→ Exercise description
Find the line holding "città, e trovare così una solu" in the entries below. Give it again exactly, along with every line after it up to and including the line holding "perplessità.".

→ Exercise input
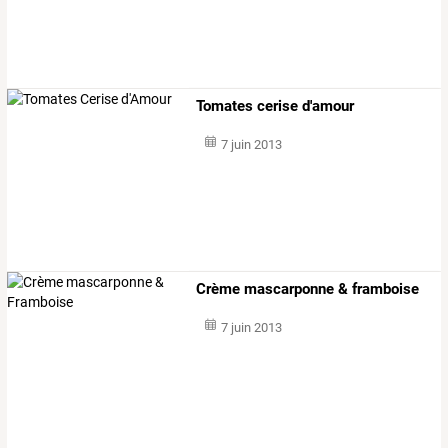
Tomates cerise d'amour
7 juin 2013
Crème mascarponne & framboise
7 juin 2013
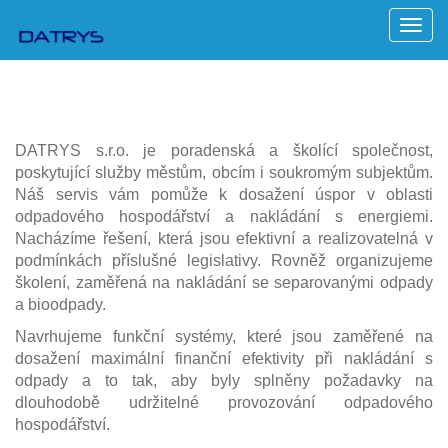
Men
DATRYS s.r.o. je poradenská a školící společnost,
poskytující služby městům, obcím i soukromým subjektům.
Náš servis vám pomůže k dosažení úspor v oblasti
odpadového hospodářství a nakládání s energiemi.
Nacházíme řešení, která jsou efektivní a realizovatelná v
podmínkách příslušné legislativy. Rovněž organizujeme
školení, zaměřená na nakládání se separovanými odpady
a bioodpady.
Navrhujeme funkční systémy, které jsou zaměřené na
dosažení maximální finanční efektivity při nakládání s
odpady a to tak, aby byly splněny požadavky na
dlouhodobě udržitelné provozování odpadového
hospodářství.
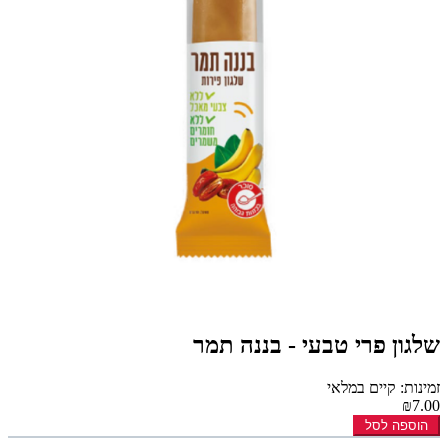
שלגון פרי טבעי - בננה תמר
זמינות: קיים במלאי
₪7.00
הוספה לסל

==

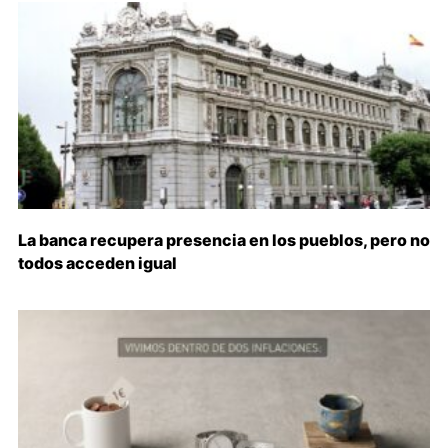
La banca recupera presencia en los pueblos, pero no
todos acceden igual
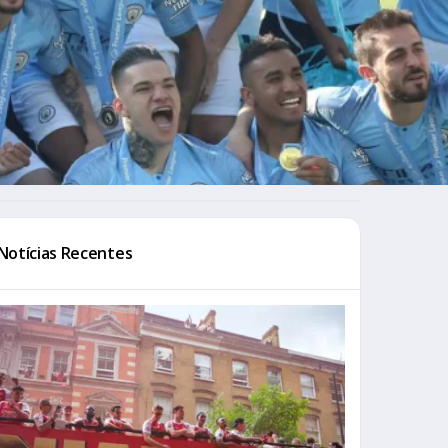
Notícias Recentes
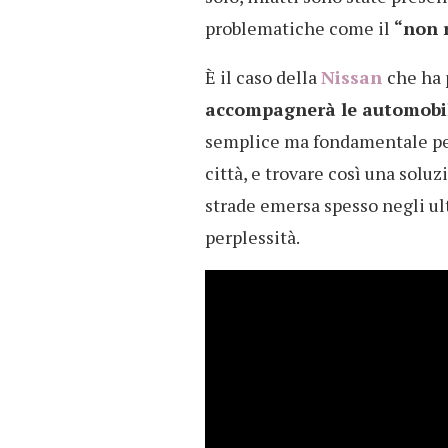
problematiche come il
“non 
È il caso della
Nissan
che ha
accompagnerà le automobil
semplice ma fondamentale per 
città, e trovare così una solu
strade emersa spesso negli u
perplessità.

==

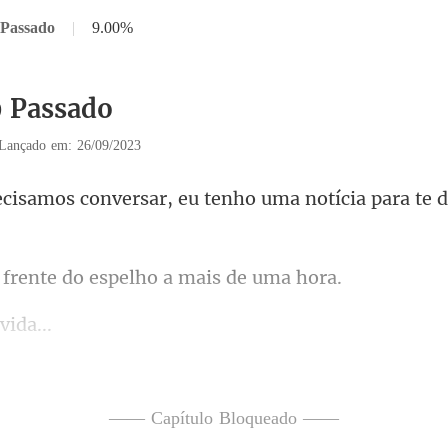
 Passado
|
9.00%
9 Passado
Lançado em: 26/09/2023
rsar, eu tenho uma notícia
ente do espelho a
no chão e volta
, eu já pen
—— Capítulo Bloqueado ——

→ Solution for this task
città, e trovare così una solu
strade emersa spesso negli u
perplessità.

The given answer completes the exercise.